HOW TO SUMMARIZE IN PYTHON

Following this tutorial! | 10-13-19

STEP 1: GET THE DATA!!

Step 1a: Import libraries

In [2]:
import bs4 as bs
import urllib.request
import re

Step 1b: Use the libraries to scrape the WHOLE INTERNET!! (jk just this page)

In [97]:
# url = 'https://en.wikipedia.org/wiki/Lizard'
url = 'https://en.wikipedia.org/wiki/cat'
# url = 'https://en.wikipedia.org/wiki/Machine_learning' # good at 20 words
# url = 'https://en.wikipedia.org/wiki/Artificial_intelligence' # good at 30 words
# scraped_data = urllib.request.urlopen('https://en.wikipedia.org/wiki/Artificial_intelligence')
# scraped_data = urllib.request.urlopen('https://en.wikipedia.org/wiki/Harry_Potter_and_the_Philosopher%27s_Stone')
scraped_data = urllib.request.urlopen(url)
article = scraped_data.read()
parsed_article = bs.BeautifulSoup(article,'lxml')

Step 1c: Use find_all from BeautifulSoup to get all of the p tags

In [98]:
paragraphs = parsed_article.find_all('p')
article_text = ""
for p in paragraphs:
    article_text += p.text
In [99]:
article_text[:1000]
Out[99]:
'\n\nThe cat (Felis catus) is a small carnivorous mammal.[1][2] It is the only domesticated species in the family Felidae and often referred to as the domestic cat to distinguish it from wild members of the family.[4] The cat is either a house cat or a farm cat, which are pets, or a feral cat, which ranges freely and avoids human contact.[5]\nA house cat is valued by humans for companionship and for its ability to hunt rodents. About 60 cat breeds are recognized by various cat registries.[6]\nThe cat is similar in anatomy to the other felid species, has a strong flexible body, quick reflexes, sharp teeth and retractable claws adapted to killing small prey. Its night vision and sense of smell are well developed.

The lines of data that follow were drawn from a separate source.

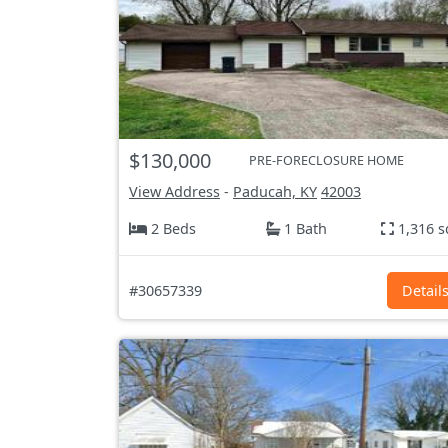
$130,000
PRE-FORECLOSURE HOME
View Address
-
Paducah, KY
42003
2 Beds
1 Bath
1,316 s
#30657339
Detail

Cat communication includes vocalizations like meowing, purring, trilling, hissing, growling and grunting as well as cat-specific body language. It is a solitary hunter, but a social species. It can hear sounds too faint or too high in frequency for human ears, such as those made by m'

STEP 2: CLEAN (& preprocess) THE DATA!!

Step 2a: Use regex and re.sub to remove square brackets and extra spaces from ORIGINAL article_text

In [100]:
article_text = re.sub(r'\[[0-9]*\]', '', article_text)
article_text = re.sub(r'\s+', ' ', article_text)
article_text[:1000]
Out[100]:
' The cat (Felis catus) is a small carnivorous mammal. It is the only domesticated species in the family Felidae and often referred to as the domestic cat to distinguish it from wild members of the family. The cat is either a house cat or a farm cat, which are pets, or a feral cat, which ranges freely and avoids human contact. A house cat is valued by humans for companionship and for its ability to hunt rodents. About 60 cat breeds are recognized by various cat registries. The cat is similar in anatomy to the other felid species, has a strong flexible body, quick reflexes, sharp teeth and retractable claws adapted to killing small prey. Its night vision and sense of smell are well developed. Cat communication includes vocalizations like meowing, purring, trilling, hissing, growling and grunting as well as cat-specific body language. It is a solitary hunter, but a social species. It can hear sounds too faint or too high in frequency for human ears, such as those made by mice and other sm'

Step 2b: Use regex and re.sub to remove extra characters and digits for a new FORMATTED_TEXT variable

In [101]:
formatted_article_text = re.sub('[^a-zA-Z]', ' ', article_text)
formatted_article_text = re.sub(r'\s+', ' ', formatted_article_text)
In [102]:
formatted_article_text[:1000]
Out[102]:
' The cat Felis catus is a small carnivorous mammal It is the only domesticated species in the family Felidae and often referred to as the domestic cat to distinguish it from wild members of the family The cat is either a house cat or a farm cat which are pets or a feral cat which ranges freely and avoids human contact A house cat is valued by humans for companionship and for its ability to hunt rodents About cat breeds are recognized by various cat registries The cat is similar in anatomy to the other felid species has a strong flexible body quick reflexes sharp teeth and retractable claws adapted to killing small prey Its night vision and sense of smell are well developed Cat communication includes vocalizations like meowing purring trilling hissing growling and grunting as well as cat specific body language It is a solitary hunter but a social species It can hear sounds too faint or too high in frequency for human ears such as those made by mice and other small mammals It is a predat'

STEP 3: TOKENIZE SENTENCES!!

In [103]:
import nltk
sentence_list = nltk.sent_tokenize(article_text)
sentence_list[:5]
Out[103]:
[' The cat (Felis catus) is a small carnivorous mammal.',
 'It is the only domesticated species in the family Felidae and often referred to as the domestic cat to distinguish it from wild members of the family.',
 'The cat is either a house cat or a farm cat, which are pets, or a feral cat, which ranges freely and avoids human contact.',
 'A house cat is valued by humans for companionship and for its ability to hunt rodents.',
 'About 60 cat breeds are recognized by various cat registries.']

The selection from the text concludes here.